Landray is concerned that if case numbers continue to rise, the virus could finally reach people at risk in the coming months, potentially resulting in another spike in hospitalizations. One issue is that individuals who have received all vaccines may still be capable of spreading the Delta version to a certain level. Gupta cites an Indian study of healthcare workers that found that even those who had received two vaccine doses contributed to transmission chains within hospitals, hence driving the epidemic.
McKee believes that the government should consider vaccination of teenagers as a method to mitigate the threat of the third wave on the elderly and vulnerable. “At the very least, this needs to happen,” McKee says. “While the Joint Committee on Vaccination and Immunization is primarily concerned with the risks and benefits to children, our countries have a long history of vaccinating people for the greater good. We vaccinate children against influenza in part to prevent them from contracting it, but mostly to prevent them from infecting their grandparents.”
Since the first wave of pandemics, a great deal has changed. Doctors now have a slew of new alternatives for combating the infection. Over the last year, the UK’s groundbreaking RECOVERY Trial – a program that began enrolling patients in March 2020 and will enroll tens of thousands of patients at dozens of hospitals for clinical trials investigating Covid-19 therapies – has provided critical information on which treatments work and which do not – has provided critical information on which treatments work and which do not. Morgan emphasizes the importance of the latter information, stating that it has aided in streamlining care routes on wards and in intensive care.
Convalescent plasma, hydroxychloroquine, aspirin, colchicine, and azithromycin have all been ruled out as a consequence. However, dexamethasone, tocilizumab, and monoclonal antibodies – which are synthetic antibodies that can be given intravenously to elderly or immunocompromised patients who are unable to establish an immune response against the virus – have been proved to be effective life-saving medicines.
Both dexamethasone and tocilizumab contribute to the dampening of the lethal cytokine storm that has been generally attributed to many of the Covid-19 fatalities. The latter treatment will be available beginning in December 2020, while several monoclonal antibody medicines were recently approved in response to fresh findings from the RECOVERY research.
At the same time, the information we now have about some of the virus’s longer-term consequences, particularly Long Covid, which has been particularly hard on younger, previously healthy women, means that the risk posed by the third wave cannot be quantified solely in terms of hospitalizations and deaths.

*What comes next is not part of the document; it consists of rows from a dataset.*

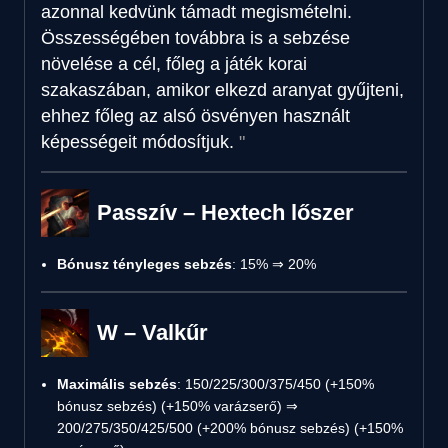
azonnal kedvünk támadt megismételni.
Összességében továbbra is a sebzése
növelése a cél, főleg a játék korai
szakaszában, amikor elkezd aranyat gyűjteni,
ehhez főleg az alsó ösvényen használt
képességeit módosítjuk.
Passzív – Hextech lőszer
Bónusz tényleges sebzés
: 15% ⇒ 20%
W – Valkűr
Maximális sebzés
: 150/225/300/375/450 (+150%
bónusz sebzés) (+150% varázserő) ⇒
200/275/350/425/500 (+200% bónusz sebzés) (+150%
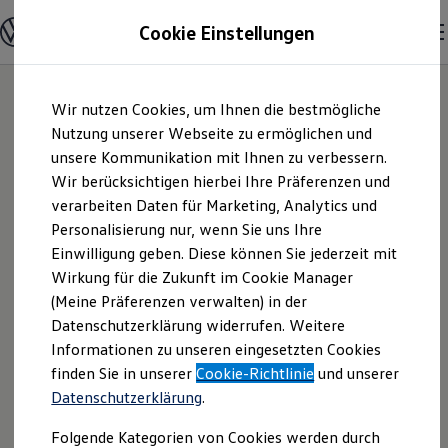
Modelle & Konfigurator
Cookie Einstellungen
Nutzfahrzeuge
Nutzfahrzeugkategorien entdecken
Modelle konfigurieren
Konfiguration laden
Zum
Zum
Modelle vergleichen
Wir nutzen Cookies, um Ihnen die bestmögliche
Hauptinhalt
Footer
Vorgängermodelle und Oldtimer
springen
springen
Nutzung unserer Webseite zu ermöglichen und
Vorgängermodelle
Oldtimer
unsere Kommunikation mit Ihnen zu verbessern.
Autohaus Lampa
Bulli Historie
Wir berücksichtigen hierbei Ihre Präferenzen und
Branchenlösungen & Gewerbekunden
verarbeiten Daten für Marketing, Analytics und
Umbaulösungen und Hersteller finden
Spelle GmbH |
Auf- und Umbauten entdecken & konfigurieren
Personalisierung nur, wenn Sie uns Ihre
Groß- und Sonderkunden
Einwilligung geben. Diese können Sie jederzeit mit
Impressum &
Großkunden
Wirkung für die Zukunft im Cookie Manager
Kommunen & Behörden
Journalisten
(Meine Präferenzen verwalten) in der
Rechtliches
Sportvereine
Datenschutzerklärung widerrufen. Weitere
Branchenlösungen
Informationen zu unseren eingesetzten Cookies
Bau & Handwerk
Gewerbliche Personenbeförderung
Hier finden Sie Informationen über die
finden Sie in unserer
Cookie-Richtlinie
und unserer
Service & mobile Werkstätten
Datenschutzerklärung
.
Autohaus Lampa Spelle GmbH als
Kurier, Logistik & Handel
Menschen mit Behinderung
verantwortliche Anbieterin von Inhalten
Folgende Kategorien von Cookies werden durch
Kühlfahrzeuge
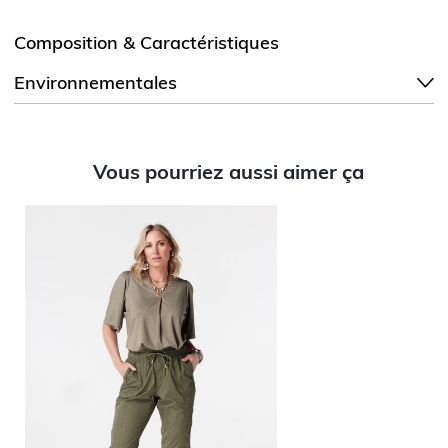
Composition & Caractéristiques
Environnementales
Vous pourriez aussi aimer ça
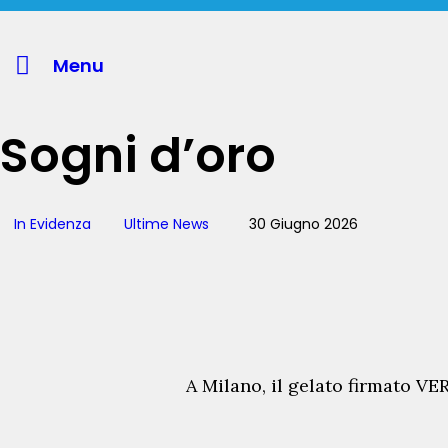
Menu
Sogni d’oro
In Evidenza
Ultime News
30 Giugno 2026
A Milano, il gelato firmato VE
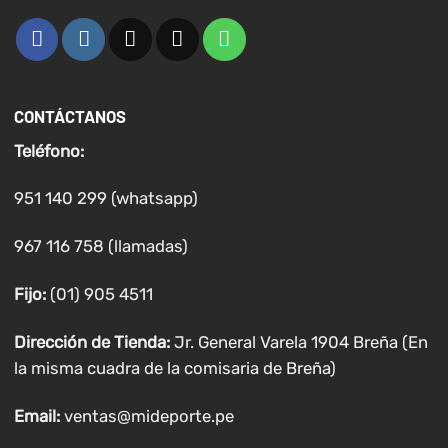
CONTÁCTANOS
Teléfono:
951 140 299 (whatsapp)
967 116 758 (llamadas)
Fijo:
(01) 905 4511
Dirección de Tienda:
Jr. General Varela 1904 Breña (En
la misma cuadra de la comisaria de Breña)
Email:
ventas@mideporte.pe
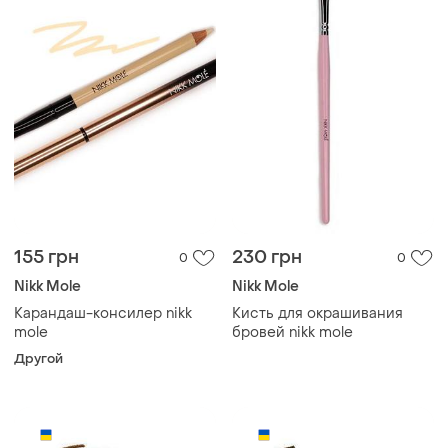
155 грн
230 грн
0
0
Nikk Mole
Nikk Mole
Карандаш-консилер nikk
Кисть для окрашивания
mole
бровей nikk mole
Другой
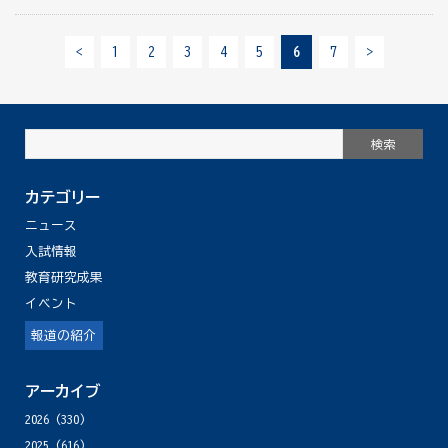
<
1
2
3
4
5
6
7
>
カテゴリー
ニュース
入試情報
教育研究成果
イベント
報道の紹介
アーカイブ
2026
(330)
2025
(616)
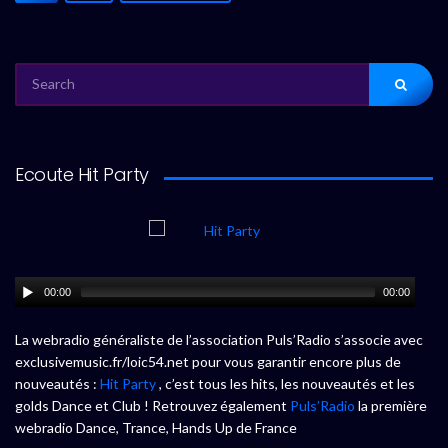
SEARCH
FOR:
Ecoute Hit Party
00:00
00:00
La webradio généraliste de l’association Puls’Radio s’associe avec
exclusivemusic.fr/loic54.net pour vous garantir encore plus de
nouveautés :
Hit Party
, c’est tous les hits, les nouveautés et les
golds Dance et Club ! Retrouvez également
Puls’Radio
la première
webradio Dance, Trance, Hands Up de France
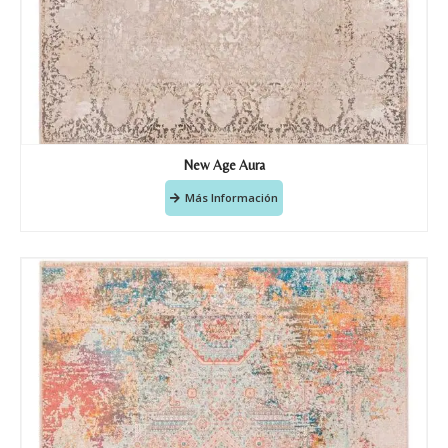
Recibir mi oferta
New Age Aura
Más Información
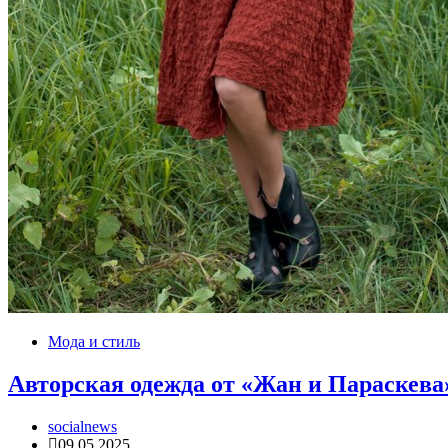
Мода и стиль
Авторская одежда от «Жан и Параскева
socialnews
09.05.2025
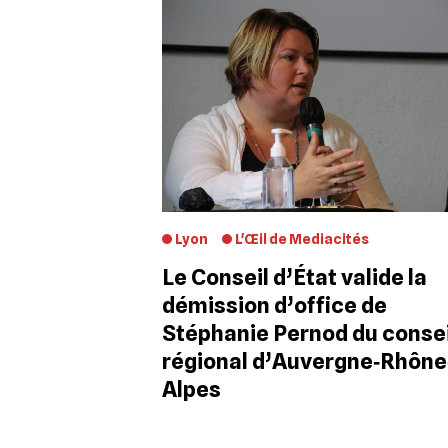
Lyon
L'Œil de Mediacités
Le Conseil d’État valide la
démission d’office de
Stéphanie Pernod du consei
régional d’Auvergne‐Rhône
Alpes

SarS-CoV-2 can persist in the brain as a chronic infection, causing structural alterations and increasing the risk of strokes, muscular difficulties, dementia, and psychiatric disorders, even in people who are not hospitalized.
Almost definitely, the third wave will appear somewhat different from the first two. There will undoubtedly be fatalities, but none like the magnitude experienced during the prior two rounds. As a result, some physicians believe that any decision to reinstate limits in the months ahead will likely be motivated by moral and ethical considerations rather than medical need.
“I believe that during wave one and wave two, it was clear that a massive emerging wave of infections, hospitalizations, and deaths was occurring,” Morgan adds. “Now, however, things are different. I believe that these are no longer medical judgments; they are ethical, moral, and sociological ones that must be addressed by society, governments, and ethical institutions.”